This past April, Samantha, a third grader Val Verde Unified School District, graduated from student to teacher. She stood up in front of an audience of teachers, peers, and technologists and presented a Gooru collection, a playlist of learning resources, that she had created and published. She clicked through the resources she had chosen and explained the logic of their sequence, showing her kid-savvy by saying she started and ended with a game to keep students’ interest. “I made it because I wanted kids to learn a little bit more about geometry and because geometry is my favorite topic,” she said. (See the video of Samantha’s presentation here.)
Samantha and students like her show us that students are natural creators. And, as digital natives, they have an almost instinctual understanding of technology. Whereas Samantha’s creative drive was supported and guided by her teacher and ultimately contributed positively to other students’ learning, we’ve all seen and heard of stories where students were being poor digital citizens. In response to these situations, adults--parents, teachers, administrators, in the educational sphere--have focused on restricting access and reducing ways to share.
However, we’ve learned that students have a lot to say and a lot to teach--we should strive to equip them with the skills and knowledge to do so safely. While teaching good practices on what to do and what not to do on the Internet is important, these practices should follow an initial understanding of the purpose behind good digital citizenship, and why students should strive to be good digital citizens. If students understand the “why” behind the principles of digital citizenship, they will be encouraged to become purposeful and engaged contributors.

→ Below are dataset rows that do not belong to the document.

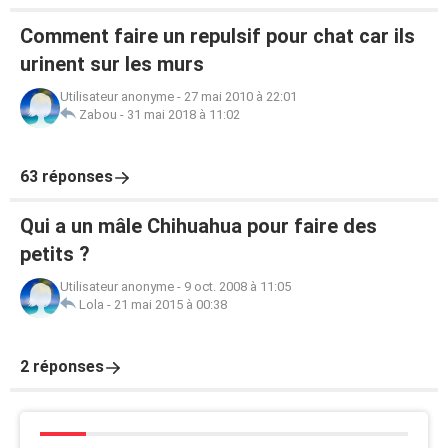
Comment faire un repulsif pour chat car ils
urinent sur les murs
Utilisateur anonyme
-
27 mai 2010 à 22:01
Zabou
-
31 mai 2018 à 11:02
63 réponses
Qui a un mâle Chihuahua pour faire des
petits ?
Utilisateur anonyme
-
9 oct. 2008 à 11:05
Lola
-
21 mai 2015 à 00:38
2 réponses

To make sure we are fostering trust, collaboration, and safety as students become global contributors at a young age, all stakeholders need to be involved. Digital citizenship and issues of online safety do not exist wholly in either the school or home spheres. Students learn online in school and at home, are surrounded by devices almost 24/7, and use technology for social and personal connections. Many districts, such as Val Verde, have considered it their responsibility to make education around good digital practices a part of their programs. Educators, learners, and supporters at all levels should be a part of the conversation. But when’s the last time you saw a student, teacher, parent, and administrator sit down together? (Probably a disciplinary action meeting).

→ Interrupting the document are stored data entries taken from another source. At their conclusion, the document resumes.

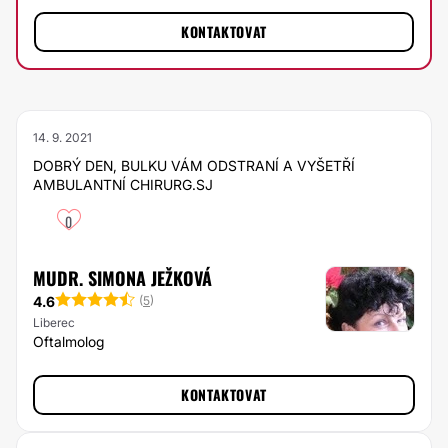
KONTAKTOVAT
14. 9. 2021
DOBRÝ DEN, BULKU VÁM ODSTRANÍ A VYŠETŘÍ
AMBULANTNÍ CHIRURG.SJ
0
MUDR. SIMONA JEŽKOVÁ
4.6
(
5
)
Liberec
Oftalmolog
KONTAKTOVAT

This past May, at Lakeside Middle School in Val Verde USD, we had the unique opportunity to do just that and facilitate discussions with all these stakeholders around the teaching, learning, and awareness of digital citizenship. The “Design Jam,” as we called it, is a crucial component of the research phase of the Gooru Trust Lab. The Gooru Trust Lab, one of the winners of the 5th Digital Media and Learning Challenge, aims to address issues with fostering trust and safety, digital citizenship, and data privacy as we encourage students to take active roles as contributors in Gooru’s online community. Gooru partnered with EchoUser, a user experience and design firm, as well as Val Verde USD for this project.
After observing innovative students like Samantha as well as a group of Val Verde teachers who are strong contributors to Gooru, the DML Challenge was an opportunity for us to expand the creative process on Gooru to students and support them to share purposefully and safely. Student collections will be shared on Gooru, a free and open online platform for personalized learning. Gooru provides tools to find and remix multimedia learning resources into collections then build entire courses of content punctuated by assessments. In the Gooru Trust Lab, students will have the opportunity to practice their digital citizenship skills by creating collections, as well as projects and materials that will help district-wide understanding and awareness of digital citizenship.
We started the Gooru Trust Lab with the Design Jam to get the input of all stakeholders before ideating concrete deliverables for the Lab. We sat them all down to talk together about what would be most useful and effective for them. So what did they say? Parents said they had spoken with their children about good online practices, were especially concerned about protecting children from online predators, and desired better control of their children’s online privacy settings. Many students had a good instinctive understanding of how to be good digital citizens, though they didn’t remember exactly where or who they had learned it from.
Teachers said that teaching the need for online privacy is important, and that students have a hard time understanding at first why this is important. One teacher said she went to the Instagram accounts of students to show them that public MEANS public and drive home the point in a personal way.
Participants also had the opportunity to ideate their own solutions or awareness campaigns for digital citizenship in mixed groups that included a parent, teacher, and at least a couple students in each. (Take a look at the project presentations here.) Students were concerned with making the material engaging and relevant to other students; teachers wanted an assessment component to know learning was meaningful; parents focused on awareness throughout the community. Though it won’t be possible to complete all the brainstormed projects, we are taking into consideration the common threads running through these. Though it wasn’t the usual classroom environment, teachers were still pushing students to speak up and contribute their opinions--exactly the support we want to give students in an online environment. In the process of sharing, they’re learning why it’s important to have a voice.
Based on the input of the Val Verde community, we are in the brainstorming phase for our approach to the problems, concerns, and insights identified in the Design Jam. Look for improvements to Gooru later on in the school year, as well as student-, teacher-, and parent-created materials to teach the next generation of students about the meaning of digital citizenship and their own potential for purposeful sharing.